The 2017-founded company came from Raphael’s experience with Community Veterinary Partners, a network of animal hospitals which, like many other care centers, were experiencing difficulty staffing enough veterinarians. The poor work-life balance and long hours many vets experience made it hard to keep schedules full and enough vets at each hospital, he said.

That year, Raphael started IndeVets, which lets vets themselves pick how and where they want to work. There were options for tech-enabled staffing solutions, the founder said, but not many that put the worker in control of their schedule. When the company first launched, the scheduling was being done by an operations person, a complicated spreadsheet and lots of phone calls. About six months in, the non-technical founder knew something needed to change.

They brought on a development team to build its tech platform, the Centralized Appointment Tracking System (CATS) — and, yes, that acronym was very purposeful. It was the company’s biggest capital expense up to that point, but one that felt transformative for the business, Raphael said.

That's the path I think so many entrepreneurs find themselves on: They have an idea, they realize they need to become technologists to execute it.

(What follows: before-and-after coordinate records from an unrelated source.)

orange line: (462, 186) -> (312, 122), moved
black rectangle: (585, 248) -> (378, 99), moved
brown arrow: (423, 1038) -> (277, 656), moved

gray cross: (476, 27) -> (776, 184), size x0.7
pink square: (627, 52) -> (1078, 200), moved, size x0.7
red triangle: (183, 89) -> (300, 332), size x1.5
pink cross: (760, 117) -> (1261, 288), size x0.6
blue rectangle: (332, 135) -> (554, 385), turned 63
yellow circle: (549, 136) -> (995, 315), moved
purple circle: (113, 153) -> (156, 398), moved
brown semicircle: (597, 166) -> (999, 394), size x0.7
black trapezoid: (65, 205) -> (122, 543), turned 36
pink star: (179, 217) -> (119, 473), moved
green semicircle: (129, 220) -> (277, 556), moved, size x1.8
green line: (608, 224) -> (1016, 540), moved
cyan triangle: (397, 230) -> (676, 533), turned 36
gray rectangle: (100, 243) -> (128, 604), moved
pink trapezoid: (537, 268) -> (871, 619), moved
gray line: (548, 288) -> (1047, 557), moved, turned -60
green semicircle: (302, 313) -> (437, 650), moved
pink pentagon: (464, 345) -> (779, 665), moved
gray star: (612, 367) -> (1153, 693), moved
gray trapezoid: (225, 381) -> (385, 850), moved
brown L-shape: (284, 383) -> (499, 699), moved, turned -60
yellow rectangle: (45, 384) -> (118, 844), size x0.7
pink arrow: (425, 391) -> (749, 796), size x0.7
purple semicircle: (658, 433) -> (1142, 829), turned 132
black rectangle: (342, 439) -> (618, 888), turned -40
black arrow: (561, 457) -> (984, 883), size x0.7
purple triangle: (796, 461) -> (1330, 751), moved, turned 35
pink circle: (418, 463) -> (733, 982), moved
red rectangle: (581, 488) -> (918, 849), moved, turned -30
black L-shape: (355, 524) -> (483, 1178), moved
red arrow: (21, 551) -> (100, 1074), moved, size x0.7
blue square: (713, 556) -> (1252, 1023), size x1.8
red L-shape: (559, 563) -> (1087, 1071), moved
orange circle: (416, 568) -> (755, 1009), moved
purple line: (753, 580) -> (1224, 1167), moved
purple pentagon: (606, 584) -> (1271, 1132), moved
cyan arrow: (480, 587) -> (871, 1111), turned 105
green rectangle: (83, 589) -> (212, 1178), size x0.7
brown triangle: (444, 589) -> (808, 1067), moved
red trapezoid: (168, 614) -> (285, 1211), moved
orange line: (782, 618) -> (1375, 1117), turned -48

“The tech was something I never really thought was going to be critical for the business. I knew vets needed more flexibility, and we sort of ended up becoming this tech enabled-company,” he said. “That’s the path I think so many entrepreneurs find themselves on: They have an idea, they realize they need to become technologists to execute it. It was a really-eye opening experience, it’s been super valuable to see how that works out.”

Now, vets can sign up as W2 employees with IndeVets, access benefits and continuing education, and choose the hours they work. It compares to many who work as 1099 contractors, Raphael said, but with more security and clarity over their hours. The company says it now works with a network of 1,700 hospitals in 43 markets, mostly on the East Coast. It counts about 150 employees — including 25 members at IndeVets HQ based at 10th and Spring Garden Streets — and 125 veterinarians.

In November, the company took a growth capital investment to accelerate a few aspects of the business. The capital, an investment from New Harbor Capital, will allow the company to increase marketing efforts, attract more veterinarians and “invest in its HQ team.” (The amount of funding was not disclosed.)

Though they do use the office on a hybrid schedule, the team is open to remote candidates, Raphael said, as they plan to add another 25 employees this year. The current plans account for adding roles across the board, but notably to its tech team — another full-stack engineer, and a VP of engineering and front-end engineer designer are likely coming down the pipeline.

For Raphael, moving the development internal has been a signal of the company’s growth, especially coming into the business without the initial tech focus.

“That’s been a huge shift for us,” he said. “We’ve gone from going from a place of knowing nothing about it to growing the business around it.”